New Pumps Protect Patients, Improve Efficiency

October 5th, 2018

A small army of Clinical Engineering team members started at 6 a.m. Thursday with plans to replace more than 2,200 pieces of equipment scattered all over the JPS Health Network.

By the time the work day was over, the technicians replaced the infusion pump system in every department of the hospital where patients receive care.

JPS Health Network

Clinical Engineering team members place infusion pumps Thursday at JPS Health Network.

Director of Clinical Engineering Josh Virnoche said the busy day -- during which his fitness calculator recorded more than 11,000 steps, more than five miles of walking – was well worth it because the new hardware will greatly enhance patient safety and hospital efficiency.

“The great thing about the new machines is that they will integrate with Epic,” the patient management system JPS uses, Virnoche said. The new pumps also have better, brighter screens that make it easier to read the information they display.

Infusion pumps are computer-controlled devices that intravenously deliver fluids including medicine, and liquid nutrients to the blood stream of patients.

Ann Bouras, Medication Safety Officer at JPS, said the installation of the pumps may have taken place in a one-day blitz, but the process of selecting them took months. As the old pumps reached the end of their life cycle, a multidisciplinary team was assembled to evaluate a replacement system on several factors including safety, ease of use, options available, compatibility with other systems and price. The candidates were whittled down to five and then again to three before the remaining vendors were asked to come in and give a demonstration of their products.

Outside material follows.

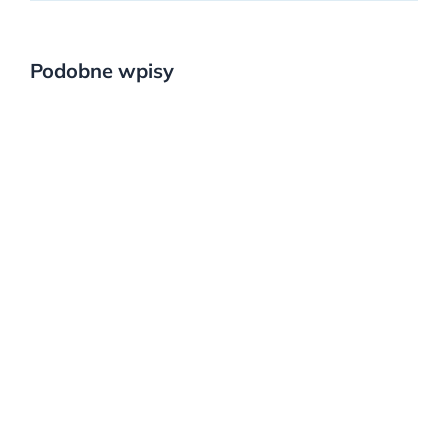
Podobne wpisy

“Members of the team voted for the system they thought would bring the most benefits to JPS,” Bouras said. “The one we chose was the only one that met all of our criteria.”

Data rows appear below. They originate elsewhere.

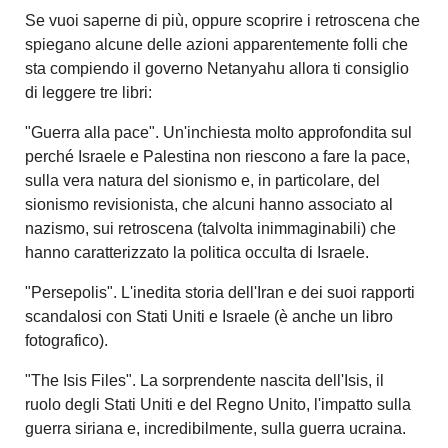
Se vuoi saperne di più, oppure scoprire i retroscena che
spiegano alcune delle azioni apparentemente folli che
sta compiendo il governo Netanyahu allora ti consiglio
di leggere tre libri:
"Guerra alla pace". Un'inchiesta molto approfondita sul
perché Israele e Palestina non riescono a fare la pace,
sulla vera natura del sionismo e, in particolare, del
sionismo revisionista, che alcuni hanno associato al
nazismo, sui retroscena (talvolta inimmaginabili) che
hanno caratterizzato la politica occulta di Israele.
"Persepolis". L'inedita storia dell'Iran e dei suoi rapporti
scandalosi con Stati Uniti e Israele (è anche un libro
fotografico).
"The Isis Files". La sorprendente nascita dell'Isis, il
ruolo degli Stati Uniti e del Regno Unito, l'impatto sulla
guerra siriana e, incredibilmente, sulla guerra ucraina.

Eliminating the need for nurses to manually enter information about the amount of medicine patients receive is a huge benefit, Bouras said. Nurses will still review programming before hitting the start button on the machines to administer prescriptions. But they won’t have to punch in long programming codes where a typo could make a critical difference.

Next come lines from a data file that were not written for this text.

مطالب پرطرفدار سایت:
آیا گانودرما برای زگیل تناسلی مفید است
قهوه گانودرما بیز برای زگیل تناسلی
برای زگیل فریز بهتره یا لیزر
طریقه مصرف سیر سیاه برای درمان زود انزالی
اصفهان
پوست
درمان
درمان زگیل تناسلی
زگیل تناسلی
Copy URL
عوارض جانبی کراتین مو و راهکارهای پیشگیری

Not only will Epic tell the equipment how quickly to pump medication into a patient’s blood stream, eliminating the possibility of human error that existed when the information was manually punched into the old equipment. Virnoche said the new system will also allow for more precise billing, accurately measuring and recording the amount of medicine patients receive.

Virnoche said the installation started in the operating rooms so they were ready to go before surgery started for the day, making sure there were no delays for patients. The work went so smoothly that the installation was completed about two hours sooner than originally planned. Currently, the old pumps are being prepared to be sent back to the manufacturer for credit toward the purchase of their replacements.